Friday, February 12, 2010

How not to raise a puppy

I started this blog because I thought it would be fun to be a spokesperson for the "not so perfect" dog trainers out there. When I got Coach, I continued with the "not so perfect" way to raise a puppy. I have carried "not so perfect" too far. I let Coach and Jazz play outside for hours with dozens of toys and I didn't patrol the yard enough. Poor Coach has paid for that error.

Last week Coach was sick to his stomach. I thought it was a puppy thing and didn't worry too much. He kept being sick though and when he woke up Sunday morning and refused to eat or drink anything I started to really worry. By the time I was dressed and ready to take him to the emergency clinic he was still outside throwing up on an empty stomach. I have had a sick dog or two in my day and I know when to run for the vet.

The emergency clinic did blood tests and xrays. They showed me a blurry picture with a gray and white S in the middle. Turns out intestines aren't supposed to look like that on an xray. One minute I was thinking he had some kind of virus and the next minute I realized he had an intestinal blockage and he might die. It's been a very long time since tears sprang into my eyes like that. I knew I had that stupid look on my face and I was trying very hard to hear every word she said. She asked me if they should go ahead and do the surgery. I know that there are lots of reasons a person might be unable or unwilling to schedule a surgery for their puppy. I am very grateful that I could say yes.

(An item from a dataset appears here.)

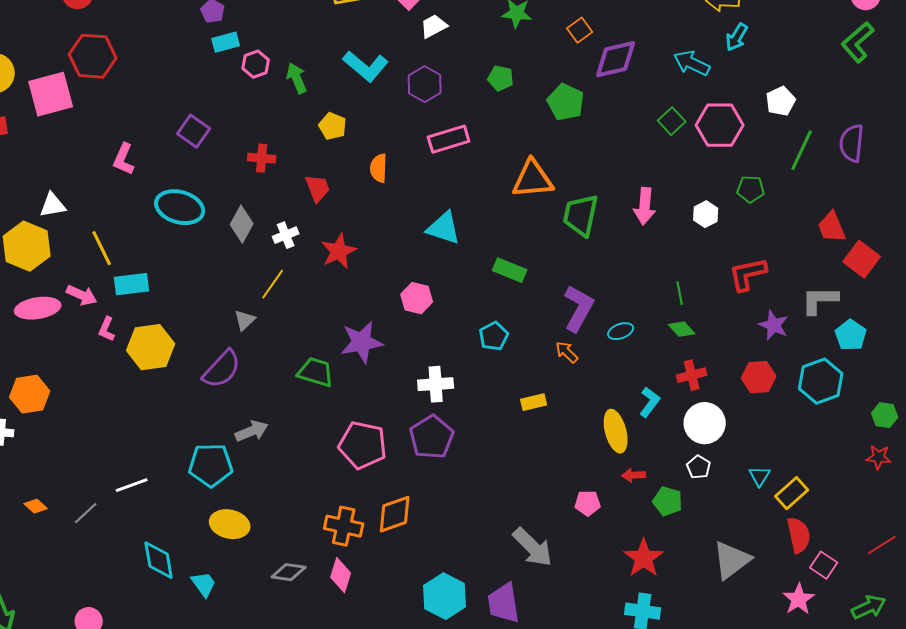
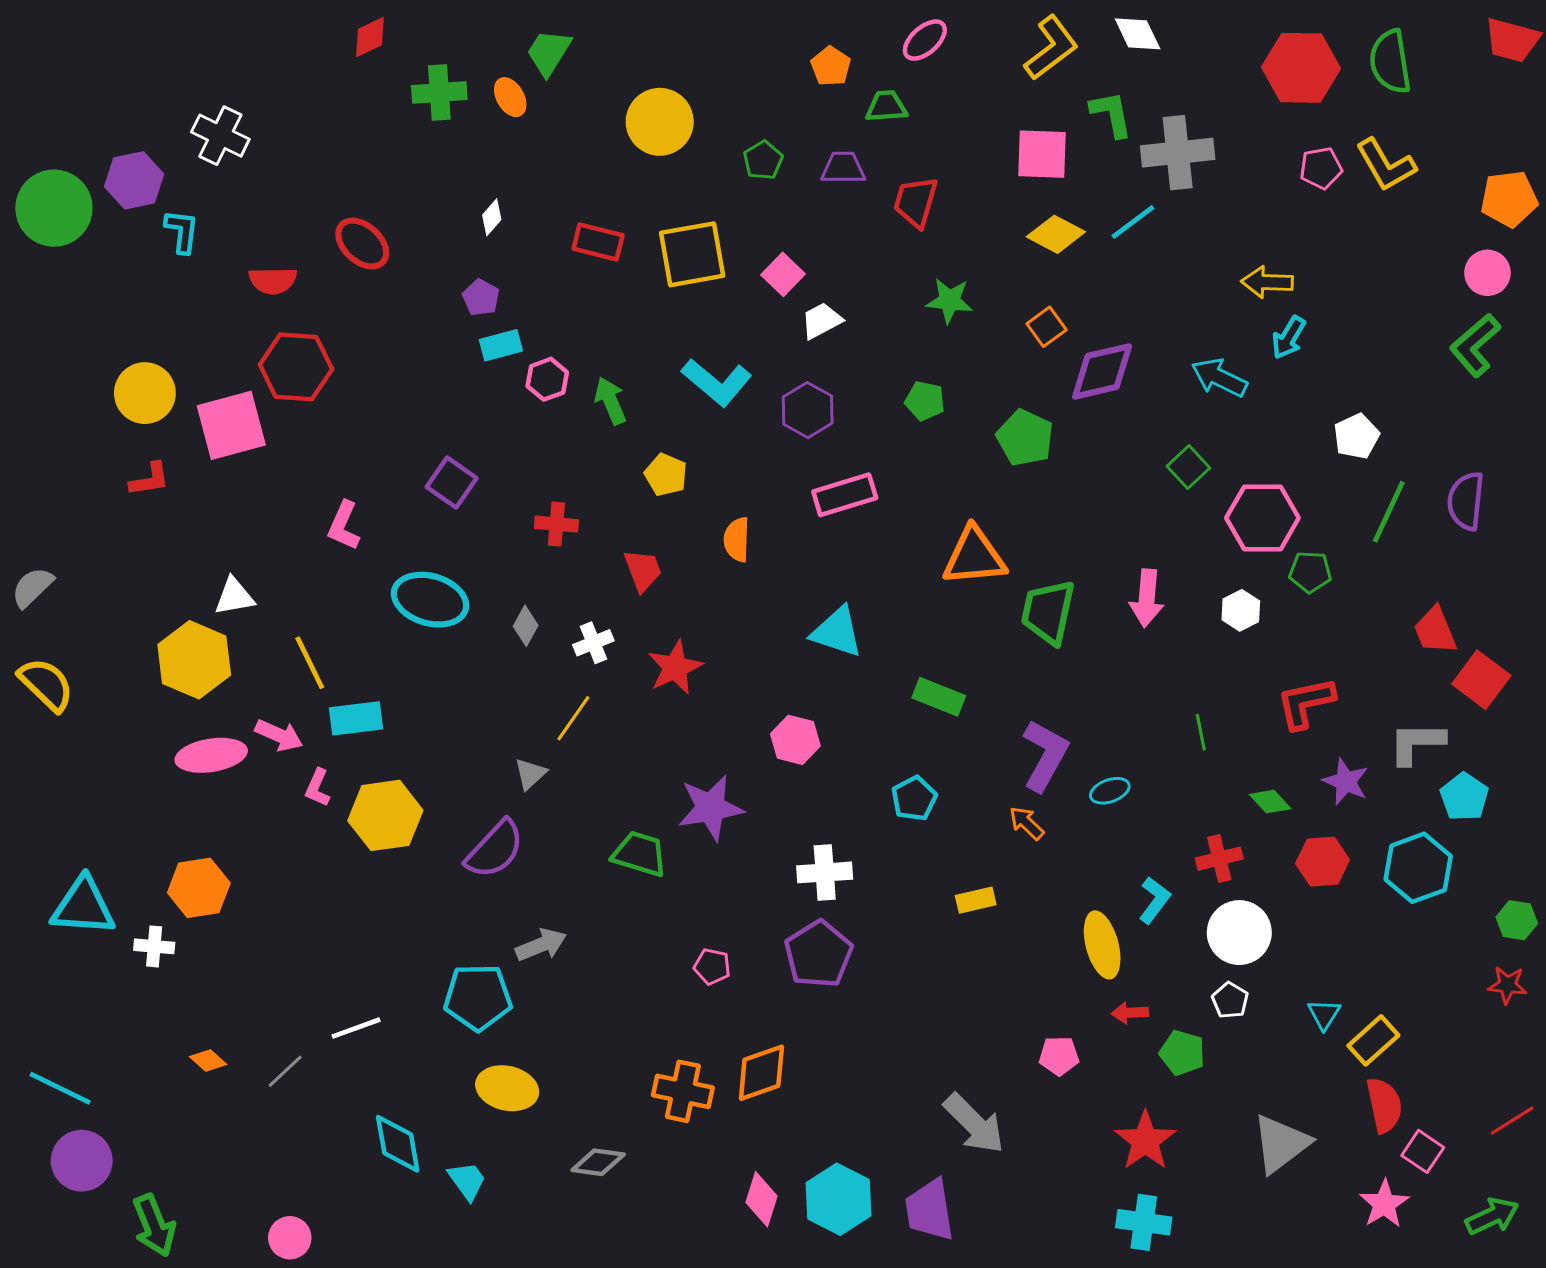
pink hexagon: (720, 125) -> (1262, 518), moved
gray diamond: (242, 224) -> (526, 626), size x0.7
green diamond: (682, 329) -> (1270, 802), moved
pink pentagon: (363, 445) -> (712, 966), size x0.5
pink diamond: (341, 575) -> (761, 1199), moved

I asked to see him before they put him under for the surgery. I had no illusions that he cared, but I really needed to give him a hug. The vet tech asked me if he was lethargic. Anyone who knows Coach would have been shocked. He wasn't just lethargic, he was completely out of it. He stood in front of me and just looked at me. He didn't bark, jump, lick, slobber, wag his tail or try to eat my earrings. Lethargic does not begin to describe how truly miserable the poor little guy was. The only points in my favor were that he was not yet dehydrated and he did not have a fever.

I waited at home all afternoon. I was a mess. I am so grateful that my daughter lives next door and came and sat with me all afternoon. I wasn't the best company, but she sat there all day with me. The clinic finally called at just about kick off of the Super Bowl, to tell me the surgery went well. His intestine was not damaged and they took out two pieces of fabric that looked like a stuffed toy. I thought it was a teddy bear. It may have been, but I haven't found anything that looks like the remains yet. I'll keep looking.

I had to drive to the clinic through a blizzard on Monday night to bring Coach home and I worried about how Jazz would react. He seemed so peaceful and content with the puppy gone that I was afraid he would be sorry to see his little brother. I was very mistaken. I got home and had to carry 50 pounds of puppy up a flight of stairs. I put him down and walked him outside to let him pee. Jazz did the cutest happy dance I have ever seen. He raced around the yard, bounced in the air, licked Coach's ears and was generally welcoming. It was so darn cute I could hardly stand it!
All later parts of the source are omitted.